(Records drawn from a dataset)
☆ ☆ ☆ ☆

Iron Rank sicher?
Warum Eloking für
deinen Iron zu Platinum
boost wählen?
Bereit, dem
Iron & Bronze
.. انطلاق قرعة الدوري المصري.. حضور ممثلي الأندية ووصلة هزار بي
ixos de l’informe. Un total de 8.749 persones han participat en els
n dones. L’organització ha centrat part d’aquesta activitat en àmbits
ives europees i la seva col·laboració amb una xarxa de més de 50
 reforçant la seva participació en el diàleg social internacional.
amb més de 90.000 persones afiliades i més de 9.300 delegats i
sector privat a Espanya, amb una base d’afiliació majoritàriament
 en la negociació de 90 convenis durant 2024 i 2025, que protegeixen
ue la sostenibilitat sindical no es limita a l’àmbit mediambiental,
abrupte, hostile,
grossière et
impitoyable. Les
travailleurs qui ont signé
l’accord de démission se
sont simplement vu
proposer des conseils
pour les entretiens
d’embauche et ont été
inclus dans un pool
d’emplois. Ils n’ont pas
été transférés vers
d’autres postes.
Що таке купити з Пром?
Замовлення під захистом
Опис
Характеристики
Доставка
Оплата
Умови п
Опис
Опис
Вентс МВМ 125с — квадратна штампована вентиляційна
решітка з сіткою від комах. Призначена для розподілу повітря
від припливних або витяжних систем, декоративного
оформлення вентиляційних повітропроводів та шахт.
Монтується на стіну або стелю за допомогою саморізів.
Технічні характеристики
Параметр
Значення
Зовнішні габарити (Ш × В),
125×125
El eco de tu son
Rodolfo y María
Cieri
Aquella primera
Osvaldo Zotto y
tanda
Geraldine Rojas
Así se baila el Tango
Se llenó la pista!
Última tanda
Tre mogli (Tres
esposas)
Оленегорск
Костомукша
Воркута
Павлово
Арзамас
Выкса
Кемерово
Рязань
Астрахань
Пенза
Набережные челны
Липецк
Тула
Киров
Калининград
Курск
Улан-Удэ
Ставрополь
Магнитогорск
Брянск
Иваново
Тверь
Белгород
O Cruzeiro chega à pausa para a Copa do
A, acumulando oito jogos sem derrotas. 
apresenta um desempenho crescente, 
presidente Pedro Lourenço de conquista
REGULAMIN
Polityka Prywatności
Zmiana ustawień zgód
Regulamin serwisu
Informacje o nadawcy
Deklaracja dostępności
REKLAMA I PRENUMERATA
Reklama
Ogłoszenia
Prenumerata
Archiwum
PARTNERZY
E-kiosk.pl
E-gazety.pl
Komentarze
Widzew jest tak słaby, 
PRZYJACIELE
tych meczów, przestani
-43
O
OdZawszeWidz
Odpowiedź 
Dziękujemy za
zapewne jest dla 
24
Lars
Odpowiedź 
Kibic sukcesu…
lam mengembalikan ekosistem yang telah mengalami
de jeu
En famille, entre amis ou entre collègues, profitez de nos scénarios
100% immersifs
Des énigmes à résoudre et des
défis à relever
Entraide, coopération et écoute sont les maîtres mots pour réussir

☆ ☆ ☆ ☆

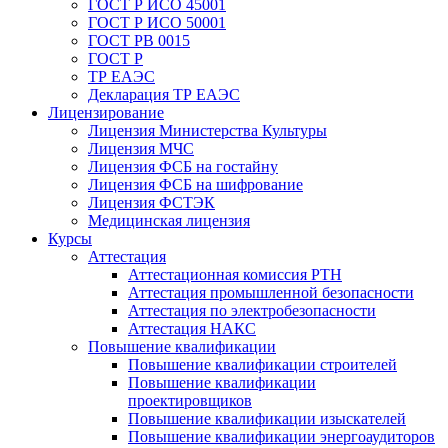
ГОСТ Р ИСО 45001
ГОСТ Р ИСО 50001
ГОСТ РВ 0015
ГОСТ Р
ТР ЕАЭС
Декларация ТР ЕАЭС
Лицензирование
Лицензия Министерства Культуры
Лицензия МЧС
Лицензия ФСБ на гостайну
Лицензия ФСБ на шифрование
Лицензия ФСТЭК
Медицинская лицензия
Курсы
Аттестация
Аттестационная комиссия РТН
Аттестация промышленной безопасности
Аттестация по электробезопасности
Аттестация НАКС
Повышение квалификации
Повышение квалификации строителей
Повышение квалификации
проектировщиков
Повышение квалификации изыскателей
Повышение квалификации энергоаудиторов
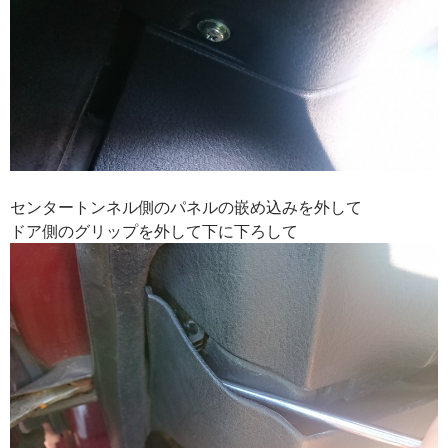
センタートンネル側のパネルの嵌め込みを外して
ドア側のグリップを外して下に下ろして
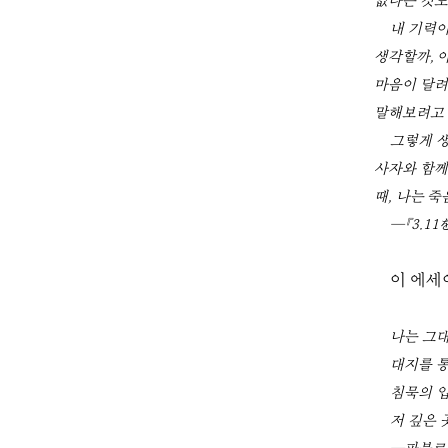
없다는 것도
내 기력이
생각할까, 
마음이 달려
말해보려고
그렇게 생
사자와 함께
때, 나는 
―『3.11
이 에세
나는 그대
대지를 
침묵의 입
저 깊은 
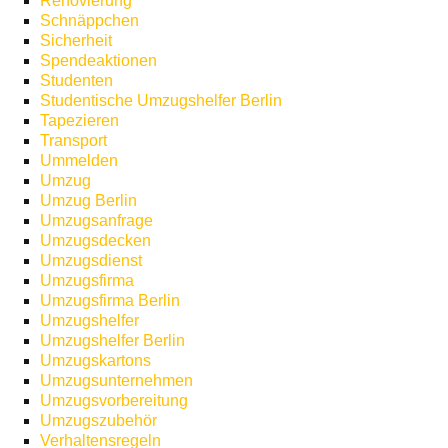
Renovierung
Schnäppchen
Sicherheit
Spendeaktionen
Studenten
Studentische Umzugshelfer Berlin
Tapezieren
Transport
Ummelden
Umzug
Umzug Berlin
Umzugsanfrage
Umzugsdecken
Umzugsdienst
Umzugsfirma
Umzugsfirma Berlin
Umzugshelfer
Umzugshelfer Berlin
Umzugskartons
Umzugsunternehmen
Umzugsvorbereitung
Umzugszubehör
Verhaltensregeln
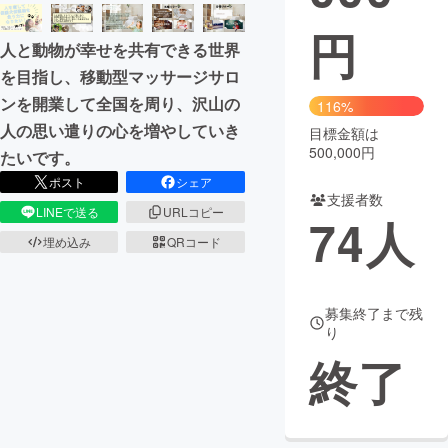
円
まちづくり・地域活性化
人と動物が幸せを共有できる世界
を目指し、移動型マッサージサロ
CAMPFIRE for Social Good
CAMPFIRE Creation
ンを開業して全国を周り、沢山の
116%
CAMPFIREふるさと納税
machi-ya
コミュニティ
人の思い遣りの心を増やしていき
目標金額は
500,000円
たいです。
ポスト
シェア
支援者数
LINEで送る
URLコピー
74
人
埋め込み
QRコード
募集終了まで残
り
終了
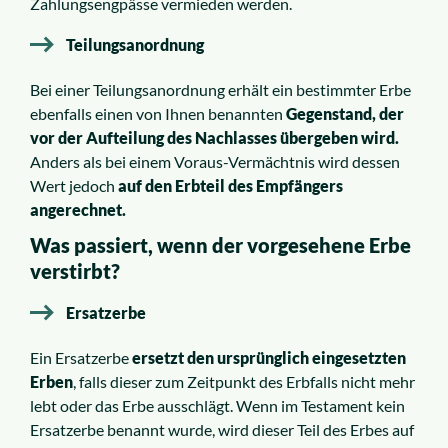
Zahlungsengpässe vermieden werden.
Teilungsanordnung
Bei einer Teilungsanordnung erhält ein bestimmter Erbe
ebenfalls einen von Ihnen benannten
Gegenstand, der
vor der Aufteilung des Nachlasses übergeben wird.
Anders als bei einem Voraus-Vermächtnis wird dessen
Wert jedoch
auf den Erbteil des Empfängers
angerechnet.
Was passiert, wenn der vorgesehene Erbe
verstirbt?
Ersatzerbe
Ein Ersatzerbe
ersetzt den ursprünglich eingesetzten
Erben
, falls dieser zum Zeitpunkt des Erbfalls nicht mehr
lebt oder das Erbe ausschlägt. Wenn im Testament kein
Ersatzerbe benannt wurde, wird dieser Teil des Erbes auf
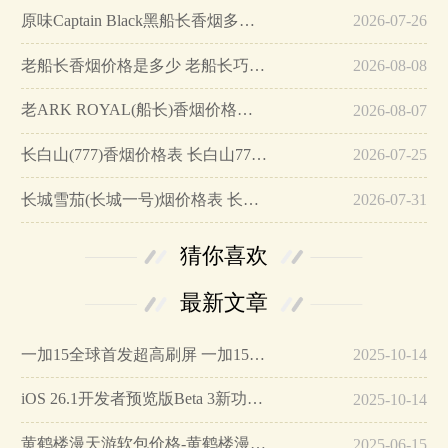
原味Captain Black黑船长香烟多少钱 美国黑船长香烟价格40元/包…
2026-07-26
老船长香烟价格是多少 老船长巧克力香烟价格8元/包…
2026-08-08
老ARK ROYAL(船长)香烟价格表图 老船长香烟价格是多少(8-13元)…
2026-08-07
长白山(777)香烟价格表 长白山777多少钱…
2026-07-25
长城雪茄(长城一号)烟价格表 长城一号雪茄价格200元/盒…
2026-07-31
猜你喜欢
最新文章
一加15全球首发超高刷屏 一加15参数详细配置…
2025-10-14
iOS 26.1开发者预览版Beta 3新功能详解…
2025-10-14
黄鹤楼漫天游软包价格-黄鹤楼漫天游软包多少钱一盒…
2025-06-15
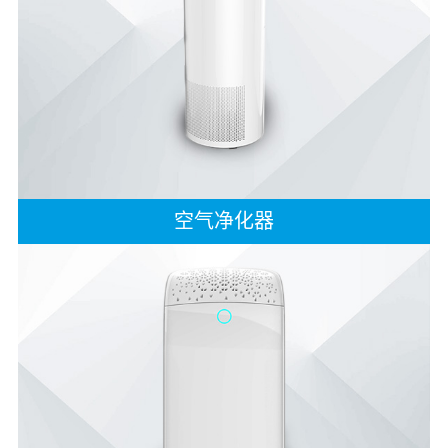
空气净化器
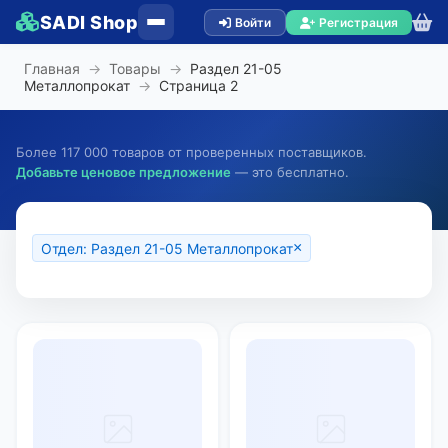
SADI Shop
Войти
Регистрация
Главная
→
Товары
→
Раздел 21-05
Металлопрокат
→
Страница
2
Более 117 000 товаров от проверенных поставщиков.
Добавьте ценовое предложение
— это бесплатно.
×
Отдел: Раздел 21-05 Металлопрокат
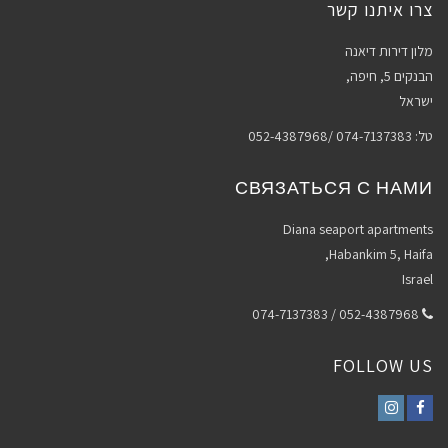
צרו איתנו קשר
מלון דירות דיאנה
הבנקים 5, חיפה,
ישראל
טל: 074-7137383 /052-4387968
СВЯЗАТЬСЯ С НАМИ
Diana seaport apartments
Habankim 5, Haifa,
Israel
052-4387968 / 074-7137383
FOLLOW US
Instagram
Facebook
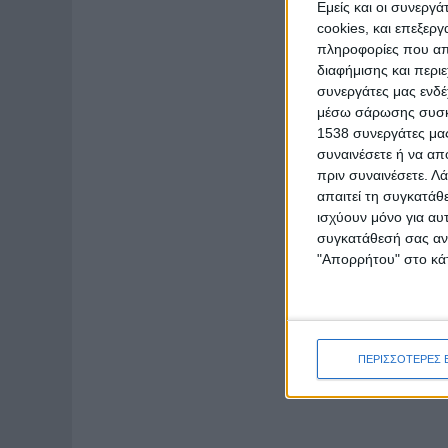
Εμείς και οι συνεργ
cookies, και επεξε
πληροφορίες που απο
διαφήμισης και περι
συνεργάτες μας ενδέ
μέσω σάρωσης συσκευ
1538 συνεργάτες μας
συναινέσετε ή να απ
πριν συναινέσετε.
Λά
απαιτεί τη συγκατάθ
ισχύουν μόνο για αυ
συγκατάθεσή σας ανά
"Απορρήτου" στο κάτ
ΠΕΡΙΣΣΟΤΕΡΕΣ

☆ ☆ ☆ ☆

▸ **WORK ITEM**: Only a number is needed here: the count of lines above that hold the string "Iron".

▸ **FINISHED EXERCISE**: 3